Голос то тухнет, то взрывается и взметается, доставая до самой внутренней макушки, разрывается и разрывает, а жадно задышавшие, наконец, лёгкие уже вовсю обдаёт растолченной на солярный ветер океанической солью, барабанные перепонки — невидимыми вибрациями гулкого рокота, шквала, снимающейся с камней летуче-альбатросовой пены.

Голос, чудовище мерзотное, темнотой из собственной души вскормленное, выхоленное, выращенное, до несмешного хохота ущербное, покалеченное, вот где по-настоящему жалкое да неполноценное, моря не любит — боится его, шарахается, зубы показывает, а деться никуда не может, раз своей воли не имеет, раз до сих пор в том, кто по другой тропинке пошёл-отправился, сидит.
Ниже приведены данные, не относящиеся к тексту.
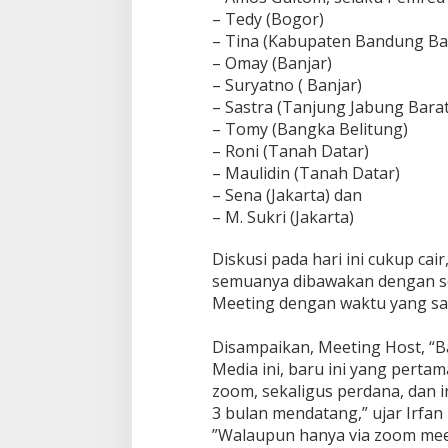
i
– Tedy (Bogor)
n
g
– Tina (Kabupaten Bandung Ba
– Omay (Banjar)
– Suryatno ( Banjar)
– Sastra (Tanjung Jabung Barat
– Tomy (Bangka Belitung)
– Roni (Tanah Datar)
– Maulidin (Tanah Datar)
– Sena (Jakarta) dan
– M. Sukri (Jakarta)
‎Diskusi pada hari ini cukup cai
semuanya dibawakan dengan s
Meeting dengan waktu yang san
‎Disampaikan, Meeting Host, “
Media ini, baru ini yang pertam
zoom, sekaligus perdana, dan i
3 bulan mendatang,” ujar Irfan 
‎”Walaupun hanya via zoom meet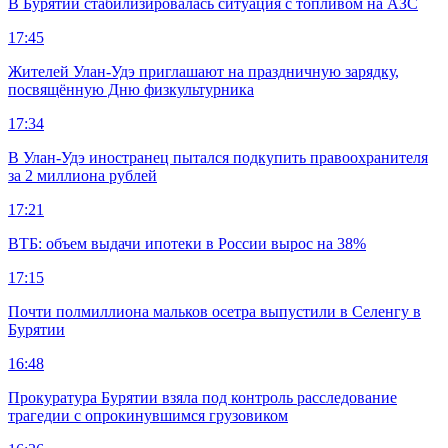
В Бурятии стабилизировалась ситуация с топливом на АЗС
17:45
Жителей Улан-Удэ приглашают на праздничную зарядку,
посвящённую Дню физкультурника
17:34
В Улан-Удэ иностранец пытался подкупить правоохранителя
за 2 миллиона рублей
17:21
ВТБ: объем выдачи ипотеки в России вырос на 38%
17:15
Почти полмиллиона мальков осетра выпустили в Селенгу в
Бурятии
16:48
Прокуратура Бурятии взяла под контроль расследование
трагедии с опрокинувшимся грузовиком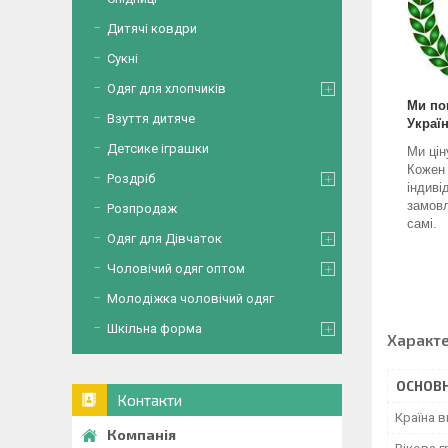
Дитячі ковдри
Сукні
Одяг для хлопчиків
Ми по
Взуття дитяче
Україн
Детсике іграшки
Ми цін
Кожен
Роздріб
індиві
замовл
Розпродаж
самі.
Одяг для Дівчаток
Чоловічий одяг оптом
Молодіжка чоловічий одяг
Шкільна форма
Характ
ОСНОВН
Контакти
Країна 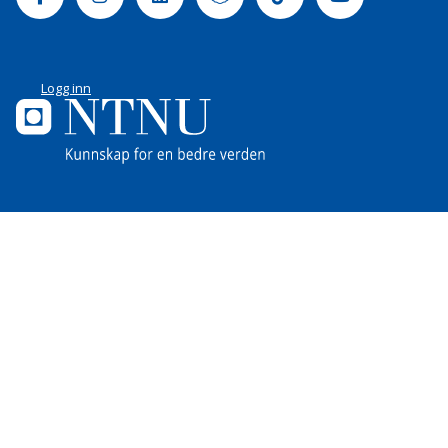
Logg inn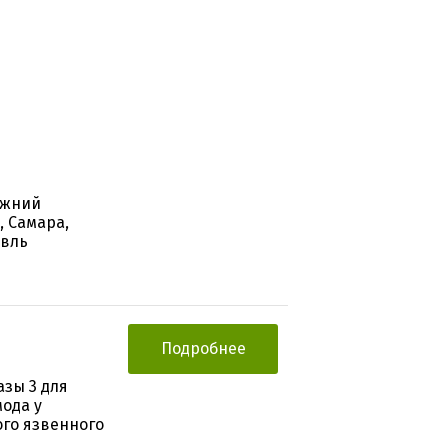
ижний
, Самара,
авль
Подробнее
зы 3 для
ода у
го язвенного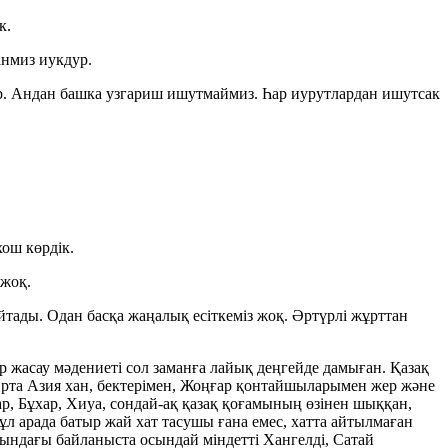
к.
анмиз иукдур.
р. Андан башка узгариш ишутмаймиз. Һар иурутлардан ишутсак
хош көрдік.
 жоқ.
ады. Одан басқа жаңалық есіткеміз жоқ. Әртүрлі жұрттан
ар жасау мәдениеті сол заманға лайық деңгейде дамыған. Қазақ
 Орта Азия хан, бектерімен, Жоңғар қонтайшыларымен жер және
ар, Бұхар, Хиуа, сондай-ақ қазақ қоғамының өзінен шыққан,
 Бұл арада батыр жай хат тасушы ғана емес, хатта айтылмаған
расындағы байланыста осындай міндетті Хангелді, Сатай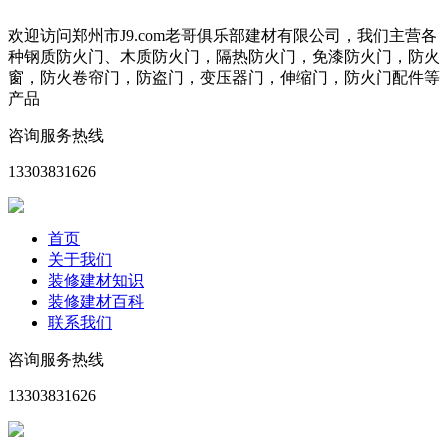
欢迎访问郑州市J9.com老哥俱乐部建材有限公司，我们主营各
种钢质防火门、木质防火门，隔热防火门，免漆防火门，防火
窗，防火卷帘门，防盗门，变压器门，伸缩门，防火门配件等
产品
咨询服务热线
13303831626
首页
关于我们
装修建材知识
装修建材百科
联系我们
咨询服务热线
13303831626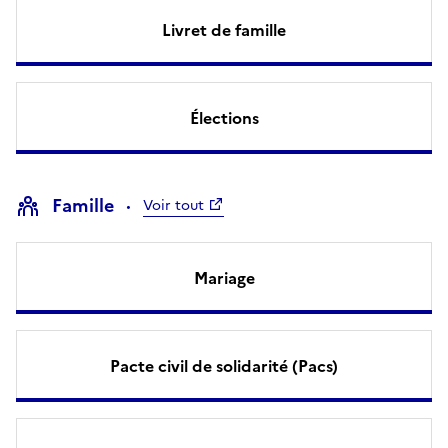
Livret de famille
Élections
Famille
Voir tout
Mariage
Pacte civil de solidarité (Pacs)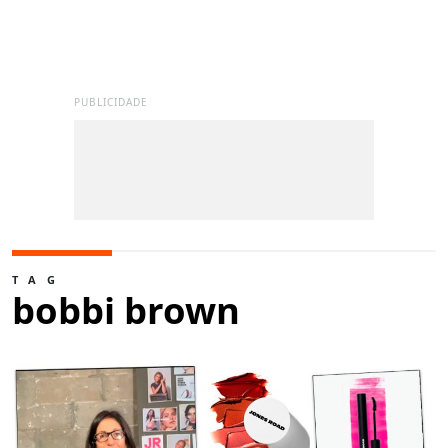
PUBLICIDADE
TAG
bobbi brown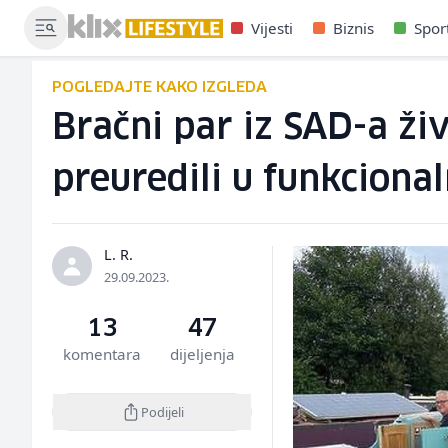
Vijesti
Biznis
Spor
POGLEDAJTE KAKO IZGLEDA
Bračni par iz SAD-a ži
preuredili u funkciona
L. R.
29.09.2023.
13
47
komentara
dijeljenja
Podijeli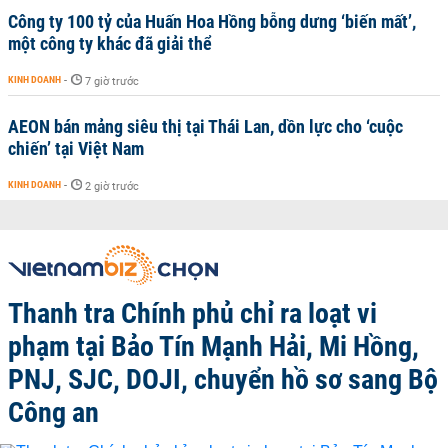
Công ty 100 tỷ của Huấn Hoa Hồng bỗng dưng ‘biến mất’,
một công ty khác đã giải thể
KINH DOANH
-
7 giờ trước
AEON bán mảng siêu thị tại Thái Lan, dồn lực cho ‘cuộc
chiến’ tại Việt Nam
KINH DOANH
-
2 giờ trước
Thanh tra Chính phủ chỉ ra loạt vi
phạm tại Bảo Tín Mạnh Hải, Mi Hồng,
PNJ, SJC, DOJI, chuyển hồ sơ sang Bộ
Công an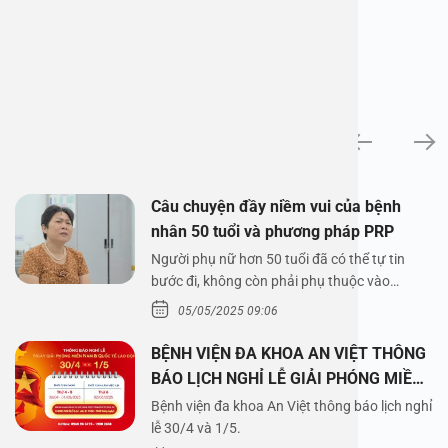
News
Câu chuyện đầy niềm vui của bệnh
nhân 50 tuổi và phương pháp PRP
Người phụ nữ hơn 50 tuổi đã có thể tự tin
bước đi, không còn phải phụ thuộc vào
thuốc…
05/05/2025 09:06
BỆNH VIỆN ĐA KHOA AN VIỆT THÔNG
BÁO LỊCH NGHỈ LỄ GIẢI PHÓNG MIỀN
NAM 30/4 VÀ QUỐC TẾ LAO ĐỘNG
Bệnh viện đa khoa An Việt thông báo lịch nghỉ
1/5/2025
lễ 30/4 và 1/5.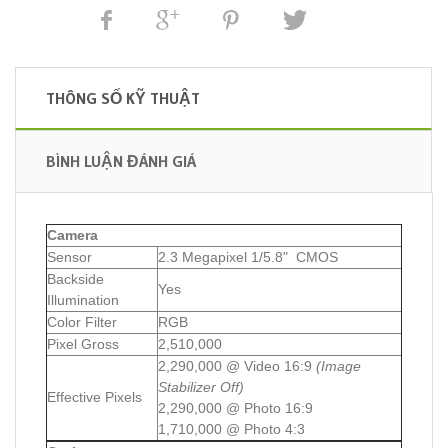
THÔNG SỐ KỸ THUẬT
BÌNH LUẬN ĐÁNH GIÁ
Camera
Sensor
2.3 Megapixel 1/5.8" CMOS
Backside
Yes
Illumination
Color Filter
RGB
Pixel Gross
2,510,000
2,290,000 @ Video 16:9
(Image
Stabilizer Off)
Effective Pixels
2,290,000 @ Photo 16:9
1,710,000 @ Photo 4:3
И солнца оно не любит тоже — солнца, понятное дело, и подавно, — и мальчишки доставучего, резинового, с улыбкой рехнувшейся да пучком торчащей из самой души овсяной золотой травы.

Мальчишки даже больше, чем того же моря-солнца-всего, потому что у того не покладистая и сговорчивая, если постараться подыскать ключ, ши-зо-фре-ни-я, а самая что ни на есть натуральная чокнутость. Завихрение по скачущей каждую третью секунду фазе, балки обрушенные, психопаты в жёлтых халатиках на парадной тисовой улочке; словом, то, чего не просчитаешь, не сосчитаешь, не угадаешь, не поймаешь и никак, вот просто никак не обуздаешь, не словишь в кулак, не запрячешь, заткнутое, в карман.

— Вот ведь незадача, — Эйс, оскаливающий острые волки-соколы-зубы, ненадолго останавливается на краю шумящего вердигровой гривой одичалого леса, рассеянно рассматривает грань волнующейся тени, нетерпеливо колышущейся под его носком. Улавливает там, на обрывистом травянистом берегу, где скалы-падение-смерть, знакомую соломенную макушку, гоняющуюся туда и сюда за порхающими седыми одуванчиками… — Так ведь и я, понимаешь же, тварюга ты безмозглая, всего лишь такой же жалкий да слабый… человек.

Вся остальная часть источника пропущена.